California employers may not harass, discriminate, demote, retaliate, or take action of any kind against employees who request and take FMLA leave, Paid Family Care leave, and pregnancy, disability, or military caregiver leaves.
If you are planning any type of leave, give your employer appropriate notice, and complete any paperwork that is required to have the leave approved.
WHAT CAN VICTIMS OF PREGNANCY DISCRIMINATION DO?
If you are or were employed in California, and if you were denied leave or discriminated against in any other way because you are or were pregnant, discuss your rights and options with a skilled San Francisco employment rights attorney.
If you are or have been a target of pregnancy discrimination, and if you are considering legal action against your employer, these recommendations may help:
Keep a record of everything that you believe is evidence of discrimination.
Put it in writing and make several copies.

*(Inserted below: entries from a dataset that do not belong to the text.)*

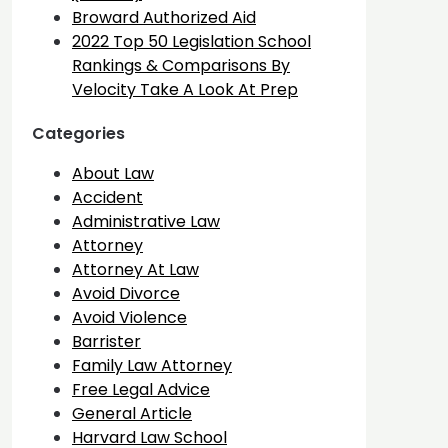
Broward Authorized Aid
2022 Top 50 Legislation School
Rankings & Comparisons By
Velocity Take A Look At Prep
Categories
About Law
Accident
Administrative Law
Attorney
Attorney At Law
Avoid Divorce
Avoid Violence
Barrister
Family Law Attorney
Free Legal Advice
General Article
Harvard Law School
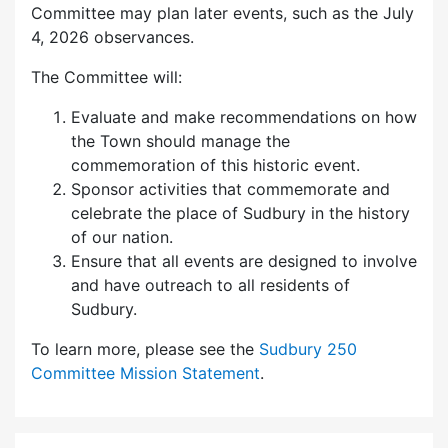
Committee may plan later events, such as the July
4, 2026 observances.
The Committee will:
Evaluate and make recommendations on how
the Town should manage the
commemoration of this historic event.
Sponsor activities that commemorate and
celebrate the place of Sudbury in the history
of our nation.
Ensure that all events are designed to involve
and have outreach to all residents of
Sudbury.
To learn more, please see the
Sudbury 250
Committee Mission Statement
.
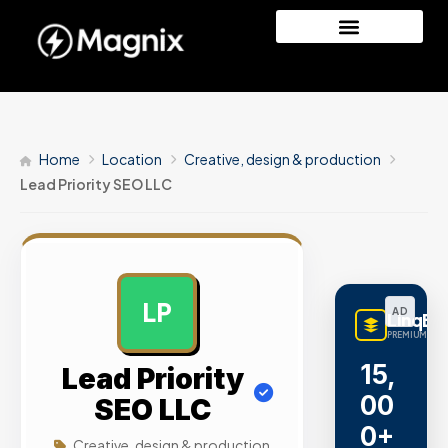
Home
Location
Creative, design & production
Lead Priority SEO LLC
LP
AD
LinqBu
PREMIUM LINK
15,
Lead Priority
00
SEO LLC
0+
Creative, design & production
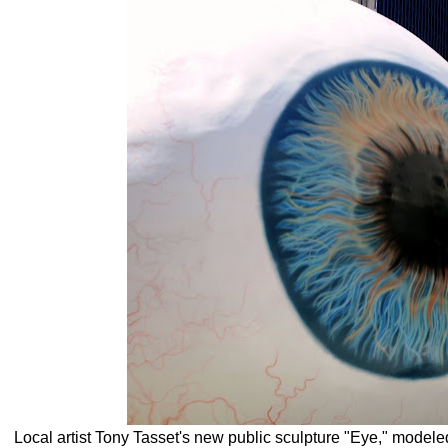
Local artist Tony Tasset's new public sculpture "Eye," modeled 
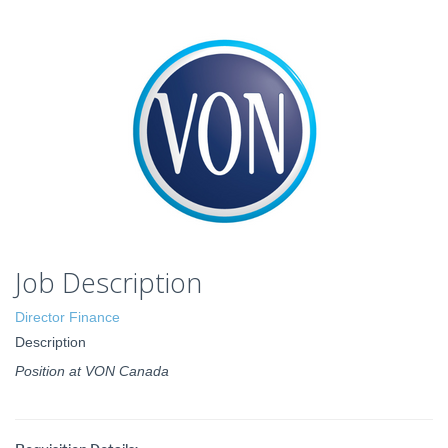
Job Description
Director Finance
Description
Position at VON Canada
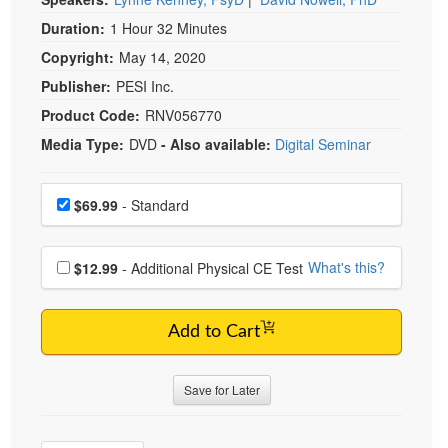
Duration:
1 Hour 32 Minutes
Copyright:
May 14, 2020
Publisher:
PESI Inc.
Product Code:
RNV056770
Media Type:
DVD
- Also available:
Digital Seminar
Choose a price item
Price
$69.99
- Standard
Choose additional price
What's this?
$12.99
- Additional Physical CE Test
Add to Cart
Save for Later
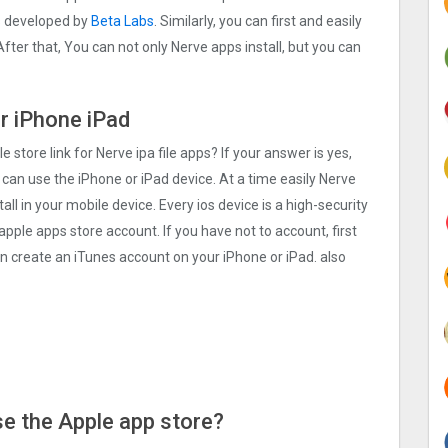
s developed by
Beta Labs
. Similarly, you can first and easily
fter that, You can not only Nerve apps install, but you can
or iPhone iPad
e store link for Nerve ipa file apps? If your answer is yes,
 can use the iPhone or iPad device. At a time easily Nerve
all in your mobile device. Every ios device is a high-security
apple apps store account. If you have not to account, first
an create an iTunes account on your iPhone or iPad. also
Use the Apple app store?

Always submit leave requests in writing and try to get written responses.
If you file a discrimination lawsuit, your notes, documents, and copies could become evidence, so store them securely.
Don’t try to act as an attorney, and don’t argue with your employer about the law.
Your questions regarding pregnancy discrimination and family leave can be answered by a California employment rights attorney.
If you take legal action, or if you need to learn more before making that decision, an employment rights lawyer can help.
California’s employment rights and anti-discrimination laws are perhaps the most thoroughgoing in the nation.
In this state, pregnancy is one of a number of “legally protected characteristics” that also include marital status, sex, age, sexual orientation, religion, race, ancestry, national origin, physical disability, and mental disability.
If an employer has violated any of your employment rights in California, you may be entitled to:
– compensatory damages
– reinstatement and back pay
– retroactive benefits and seniority
– attorney fees and court costs
WHY WILL PREGNANCY DISCRIMINATION VICTIMS NEED AN ATTORNEY’S HELP?
If you are or have been a victim of employment discrimination based on pregnancy, a California employment rights lawyer can walk you through the legal steps you’ll need to take.
For instance, before you may bring an employment discrimination claim in this state, your right to sue must first be approved by the California Department of Fair Employment and Housing (DFEH) and/or by the federal Equal Employment Opportunity Commission (EEOC).
California employment discrimination cases are legally complicated, but they provide workers with considerable legal protection.
A pregnancy discrimination case must be managed by an employment attorney from the very beginning.
If you are a victim of employment discrimination, you have the right to seek justice.
Get the experienced legal help you need, and be assured that in California, the law is on your side.